## Exercise objective
Nothing but a number should be returned: the count of lines in the records that contain "they".

[Records from a collection]
──────────────────────────────
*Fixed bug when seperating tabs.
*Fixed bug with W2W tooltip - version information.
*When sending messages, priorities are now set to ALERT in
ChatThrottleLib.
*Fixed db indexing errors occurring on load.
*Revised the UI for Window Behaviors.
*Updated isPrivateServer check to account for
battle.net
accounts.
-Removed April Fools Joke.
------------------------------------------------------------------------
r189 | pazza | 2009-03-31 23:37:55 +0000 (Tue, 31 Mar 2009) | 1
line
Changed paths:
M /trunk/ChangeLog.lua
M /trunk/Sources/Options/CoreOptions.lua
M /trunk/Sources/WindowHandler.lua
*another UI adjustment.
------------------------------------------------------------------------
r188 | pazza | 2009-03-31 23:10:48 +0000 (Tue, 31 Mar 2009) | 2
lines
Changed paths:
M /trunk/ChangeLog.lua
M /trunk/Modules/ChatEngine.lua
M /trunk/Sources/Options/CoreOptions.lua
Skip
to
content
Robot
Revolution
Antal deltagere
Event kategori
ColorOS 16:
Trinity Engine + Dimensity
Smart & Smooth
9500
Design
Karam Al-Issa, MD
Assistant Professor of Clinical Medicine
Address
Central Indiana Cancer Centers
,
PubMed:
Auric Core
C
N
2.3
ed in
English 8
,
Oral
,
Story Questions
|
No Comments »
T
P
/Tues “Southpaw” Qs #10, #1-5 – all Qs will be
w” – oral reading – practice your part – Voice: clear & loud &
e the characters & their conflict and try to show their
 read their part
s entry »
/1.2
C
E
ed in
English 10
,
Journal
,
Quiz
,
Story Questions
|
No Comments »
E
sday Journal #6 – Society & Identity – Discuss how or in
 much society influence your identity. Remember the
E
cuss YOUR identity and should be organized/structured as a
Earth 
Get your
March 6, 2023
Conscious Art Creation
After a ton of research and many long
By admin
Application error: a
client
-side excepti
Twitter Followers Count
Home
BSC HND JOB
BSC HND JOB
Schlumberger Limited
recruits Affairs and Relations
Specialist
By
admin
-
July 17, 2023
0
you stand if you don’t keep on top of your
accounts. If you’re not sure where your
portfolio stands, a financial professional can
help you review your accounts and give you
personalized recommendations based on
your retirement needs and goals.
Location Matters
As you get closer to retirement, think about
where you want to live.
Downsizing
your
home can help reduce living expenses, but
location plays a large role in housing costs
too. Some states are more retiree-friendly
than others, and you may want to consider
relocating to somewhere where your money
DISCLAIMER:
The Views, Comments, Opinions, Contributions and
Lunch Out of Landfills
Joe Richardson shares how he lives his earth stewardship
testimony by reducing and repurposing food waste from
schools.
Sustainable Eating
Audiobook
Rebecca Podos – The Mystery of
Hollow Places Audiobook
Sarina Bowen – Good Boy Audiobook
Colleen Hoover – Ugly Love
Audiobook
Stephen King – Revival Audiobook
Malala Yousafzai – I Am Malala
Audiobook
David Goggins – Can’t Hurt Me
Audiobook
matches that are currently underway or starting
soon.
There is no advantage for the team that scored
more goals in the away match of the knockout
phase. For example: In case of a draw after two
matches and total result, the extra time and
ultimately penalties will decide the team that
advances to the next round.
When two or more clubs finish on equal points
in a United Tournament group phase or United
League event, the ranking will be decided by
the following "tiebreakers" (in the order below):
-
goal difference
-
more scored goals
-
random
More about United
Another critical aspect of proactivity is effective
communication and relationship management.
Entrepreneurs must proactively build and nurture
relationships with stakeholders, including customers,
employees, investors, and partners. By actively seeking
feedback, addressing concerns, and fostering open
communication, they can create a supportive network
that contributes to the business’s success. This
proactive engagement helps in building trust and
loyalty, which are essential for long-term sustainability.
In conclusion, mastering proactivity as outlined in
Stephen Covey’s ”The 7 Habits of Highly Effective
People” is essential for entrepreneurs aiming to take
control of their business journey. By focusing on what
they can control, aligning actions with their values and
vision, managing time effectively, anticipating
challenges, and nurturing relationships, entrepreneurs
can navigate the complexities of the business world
──────────────────────────────
## Solution to this task
2